La ricerca racconta che circa il 42% delle informazioni viene effettivamente conservata per motivi di retention di lungo termine, ed il 33% per esempio per il riutilizzo nei progetti di DevOps, un utilizzo quest’ultimo proiettato in crescita nei prossimi due anni. Solo una percentuale tra il 10 e il 14% delle aziende non prevede di riutilizzare i dati nei prossimi dodici mesi come viene evidenziato nella seguente infografica. 

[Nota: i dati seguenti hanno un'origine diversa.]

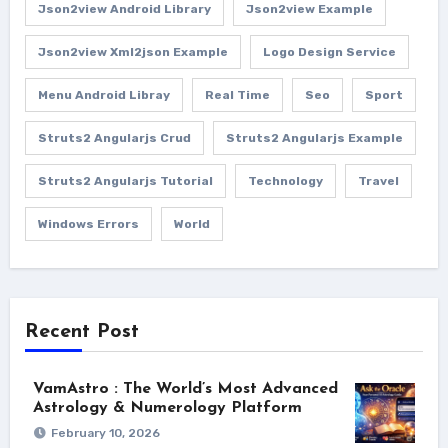
Json2view Android Library
Json2view Example
Json2view Xml2json Example
Logo Design Service
Menu Android Libray
Real Time
Seo
Sport
Struts2 Angularjs Crud
Struts2 Angularjs Example
Struts2 Angularjs Tutorial
Technology
Travel
Windows Errors
World
Recent Post
VamAstro : The World’s Most Advanced
Astrology & Numerology Platform
February 10, 2026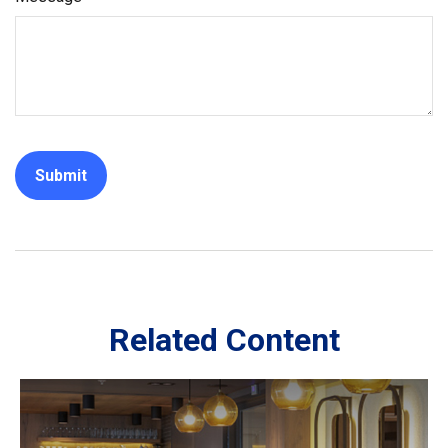
Related Content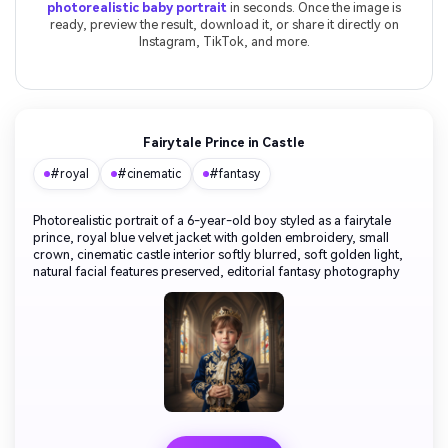
photorealistic baby portrait
in seconds. Once the image is
ready, preview the result, download it, or share it directly on
Instagram, TikTok, and more.
Fairytale Prince in Castle
#royal
#cinematic
#fantasy
Photorealistic portrait of a 6-year-old boy styled as a fairytale
prince, royal blue velvet jacket with golden embroidery, small
crown, cinematic castle interior softly blurred, soft golden light,
natural facial features preserved, editorial fantasy photography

I possibili utilizzi del backup secondo le caratteristiche dei dati
I possibili utilizzi del backup secondo le caratteristiche dei dati

Data protection e cloud, connubio vantaggioso

Il cloud in questo contesto si rivela digital enabler visto con particolare favore da parte delle aziende. Di Benedetto: “Se ancora il 14% delle aziende non ha una strategia di backup ed il 32% utilizza strumenti on-premise per farlo, circa il 54% delle organizzazioni si affida a servizi di cloud-backup gestiti da un provider o direttamente. Nel 2022 però le aziende prevedono di sfruttare i servizi cloud (gestiti da un provider o internamente) nel 77% dei casi, con un evidente shift verso il cloud“. Sono percentuali che rispecchiano anche le intenzioni delle aziende italiane. Anche per quanto riguarda invece le strategie di business continuity e disaster recovery, i dati che le aziende prevedono di affidare ai cloud provider entro i prossimi due anni sono circa il 43%, scendono al 18% dal 26% quelli affidati alle facility di disaster recovery hot-site e dal 30 al 27% la percentuale di quelli gestiti in ottica di business continuity e disaster recovery sui propri data center. 

Un esempio significativo, sul totale delle aziende coinvolte nell’indagine circa l’80% usa almeno un servizio di Office 365 e ben il 68% delle realtà che lo fanno si affidano ai servizi di backup built-in in Office 365 (il 27% invece utilizza soluzioni di terze parti). E’ un ultimo dato significativo. Di Benedetto ricorda che la responsabilità sulla protezione dei dati non è del cloud provider ma del titolare dei dati, e i rischi anche solo di una cancellazione involontaria dei dati, propagata in cloud, potrebbe avere effetti negativi davvero importanti”.

Il backup su Office365
Il backup su Office365

Gap tra disponibilità applicativa attesa e reale, effettiva protezione dei dati rispetto a quella desiderata, skill shortage e scarse risorse umane disponibili sono quindi i punti chiave critici che l’approccio al cloud – ma soprattutto l’utilizzo di soluzioni in grado di orchestrare ed automatizzare le procedure – potrebbero correttamente indirizzare, in un contesto in cui è importante tenere conto che “riportare” on-premise i dati dal cloud per proteggere le informazioni si rivela sempre più costoso. I servizi oggi disponibili non offrono solo cost saving ma oltre alla protezione in cloud consentono anche di accelerare le possibilità di business.